Инесса Михайловна – единственная, кто зовёт меня Святиком.

– Здрасте, – сказал я, безуспешно постаравшись придать голосу побольше солидности.

Психологу нашего второго крыла (семь эскадрилий по четыре «пчелы», эскадрилья из трёх «ос» и командирский «шершень») за сорок лет. Она симпатичная, с копной светлых волос, с мягким улыбчивым лицом. Пухлая, на Земле ей было бы тяжеловато.

Но здесь, на Каллисто, Инесса весит килограммов десять и порхает, будто бабочка. Грузилово она не носит принципиально.

Инесса села рядом и ласково обняла меня.

– Как ты, Святик?

– Первый раз, что ли… – буркнул я.

– Правда – серафим? – понизив голос, спросила она.

– Серафим с конвоем. А на него престол и два господства.

Про вонючек я даже упоминать не стал. Несолидно.

– Обалдеть! – сказала Инесса, широко открывая глаза. – Какие же вы герои!

– Угу, – согласился я. – Но я бы предпочёл ещё год-другой не умирать.

Она не стала делать вид, что не понимает.

– Всё будет, всё успеется, Святик… Ничего не болит?

Я покачал головой. Ничего и впрямь не болело. Да и с чего бы?

– Есть хочешь?

– Помоюсь, пойду в столовку. Все вернулись?

Инесса Михайловна кивнула. Потрепала меня по голове.

– Как твой Боря?

– Нудит, – ответил я как обычно.

Психолог двумя лёгкими шагами перенеслась к двери. Габариты у неё внушительные, но она на Каллисто восемь лет, как и я. Так что к низкой гравитации адаптировалась великолепно.

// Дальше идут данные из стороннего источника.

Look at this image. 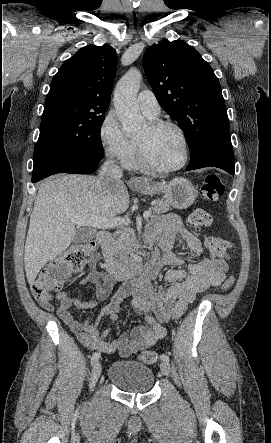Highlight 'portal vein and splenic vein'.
I'll return each mask as SVG.
<instances>
[{
    "instance_id": "obj_1",
    "label": "portal vein and splenic vein",
    "mask_w": 271,
    "mask_h": 443,
    "mask_svg": "<svg viewBox=\"0 0 271 443\" xmlns=\"http://www.w3.org/2000/svg\"><path fill=\"white\" fill-rule=\"evenodd\" d=\"M151 212H144L143 218H149ZM73 222L77 225H92V227H100V229H106V227H114V225H120L130 223L129 218H113V220H105V218H91L88 214H80V216H73Z\"/></svg>"
}]
</instances>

Уже открывая дверь, она чуть обернулась и спросила:

– Кстати… всё прошло как обычно?

«Да!» – внезапно прорезался Боря.

– Это всегда необычно, – ответил я. – Ну да, как всегда!

Инесса стояла в дверях, придерживаясь за косяк, чтобы не унесло в коридор неловким движением.

«Будь очень, очень осторожен», – шепнул Боря.

«Да что такое?»

«Пока не знаю. Давай, тупи, у тебя хорошо получается!»

– Тебя не смущает, что ты только что умер, Святослав?

– В очередной раз. Я же воскрес!

Инесса Михайловна развернулась, легко, как балерина.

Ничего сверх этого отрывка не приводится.